Yeah, my beautiful but evil cat. She's a piece of work. Friendly when it suits her, food treats and so on. She does sometimes sit on my lap for as much as a minute or two. She's not a Maine ****, I don't think. Her actual heritage is in question. A couple of days after loosing my 14 year old 3 pound yorkie, still sad about that, the local vet called me and asked if I'd foster four, four week old kittens someone had found. She's the only one nobody wanted, so I figured what the heck. She needed a home, I sure wasn't going to put her down or out. I've always figured she was a generic domestic short hair suitable for every day petting, when she approves. She is really beautiful and we've come to an understanding, of sorts and on her terms. 

I hope this thread keeps running. I'm really interessted in other people's experiences. My entire day today was tied up in flood issues. 

Take care,
Moose
Opps, Just realized, sorry for the hijack.


----------



## Moose33 (Jan 1, 2011)

http://www.fema.gov/library/viewRecord.do?id=2954

It dawned on me today how easy this would've been. If you go to the FEMA Mandatory Purchase of Flood Insurance Guide pages 14 through 18 it outlines quite a bit about the LOMA/LOMR process. This 2007 guide is the most recent. IIRC 2007 was the last time any of the rules changed. Now you all get to see what I have my head buried in every day.

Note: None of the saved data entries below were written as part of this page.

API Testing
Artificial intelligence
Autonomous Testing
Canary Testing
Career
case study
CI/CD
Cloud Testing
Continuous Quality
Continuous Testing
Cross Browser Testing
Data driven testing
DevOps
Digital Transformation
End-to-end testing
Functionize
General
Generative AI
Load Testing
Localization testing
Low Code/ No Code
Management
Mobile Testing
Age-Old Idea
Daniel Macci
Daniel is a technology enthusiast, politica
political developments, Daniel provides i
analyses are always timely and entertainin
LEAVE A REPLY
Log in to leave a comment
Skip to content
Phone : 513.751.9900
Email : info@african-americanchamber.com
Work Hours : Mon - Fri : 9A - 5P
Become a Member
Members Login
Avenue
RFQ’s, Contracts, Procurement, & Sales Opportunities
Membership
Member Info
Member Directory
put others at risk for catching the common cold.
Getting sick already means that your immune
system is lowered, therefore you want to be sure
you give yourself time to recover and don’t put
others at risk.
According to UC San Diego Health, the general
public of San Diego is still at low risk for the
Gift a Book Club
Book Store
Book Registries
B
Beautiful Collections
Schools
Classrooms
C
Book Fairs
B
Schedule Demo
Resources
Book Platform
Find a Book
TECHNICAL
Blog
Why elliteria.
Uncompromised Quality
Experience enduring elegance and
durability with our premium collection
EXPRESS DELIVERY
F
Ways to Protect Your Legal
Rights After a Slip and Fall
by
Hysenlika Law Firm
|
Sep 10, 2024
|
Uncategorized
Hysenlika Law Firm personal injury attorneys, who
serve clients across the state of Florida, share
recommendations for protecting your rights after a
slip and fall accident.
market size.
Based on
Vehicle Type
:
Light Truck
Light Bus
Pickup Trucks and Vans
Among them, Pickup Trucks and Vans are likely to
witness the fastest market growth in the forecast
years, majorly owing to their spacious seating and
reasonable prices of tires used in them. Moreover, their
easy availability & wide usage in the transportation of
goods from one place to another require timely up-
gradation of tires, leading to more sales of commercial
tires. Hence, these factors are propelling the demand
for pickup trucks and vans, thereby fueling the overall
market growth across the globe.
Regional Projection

It seemed like some folks were interested so I thought I'd offer one more bit of information.
Take care,
Moose


----------



## fondini (Mar 18, 2012)

I have seen a house that got 4foot of water in it,and it was around 8 miles from the river. It just so happened that was the way the land channeled it. It was sad because they had no flood insurance so had to bear the cost themselves. That was the so called 100 year flood, it was nasty. So check your topographical maps closely!


----------